Description of the task:
Take the line that contains "Hvis du synes, at" as the first and the last line of the material as the final one; set down exactly the lines in that span.

Provided data:
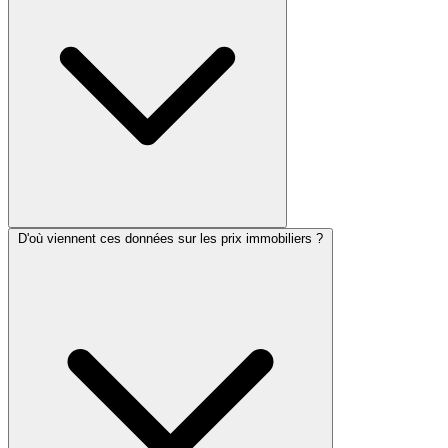
D'où viennent ces données sur les prix immobiliers ?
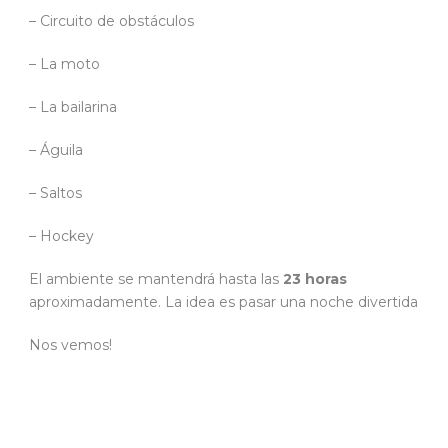
– Circuito de obstáculos
– La moto
– La bailarina
– Águila
– Saltos
– Hockey
El ambiente se mantendrá hasta las
23 horas
aproximadamente. La idea es pasar una noche divertida
Nos vemos!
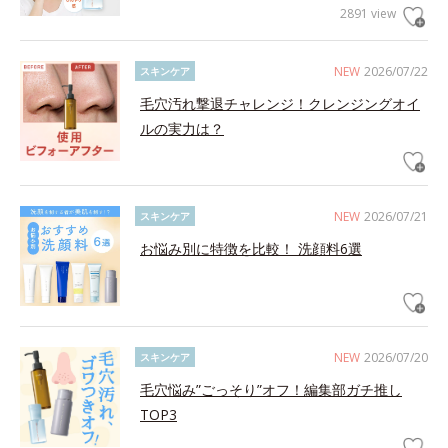
2891 view
NEW
2026/07/22
スキンケア
毛穴汚れ撃退チャレンジ！クレンジングオイ
ルの実力は？
NEW
2026/07/21
スキンケア
お悩み別に特徴を比較！ 洗顔料6選
NEW
2026/07/20
スキンケア
毛穴悩み”ごっそり”オフ！編集部ガチ推し
TOP3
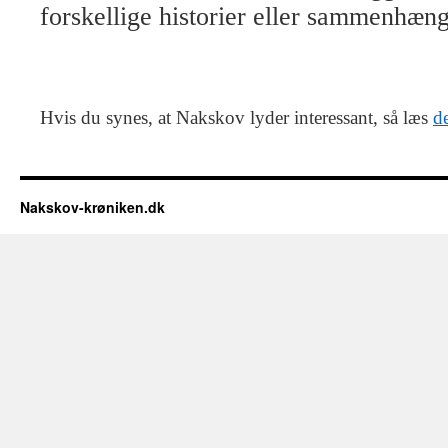
forskellige historier eller sammenhæn
Hvis du synes, at Nakskov lyder interessant, så læs
de
Nakskov-krøniken.dk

Written answer:
Hvis du synes, at Nakskov lyder interessant, så læs
de
Nakskov-krøniken.dk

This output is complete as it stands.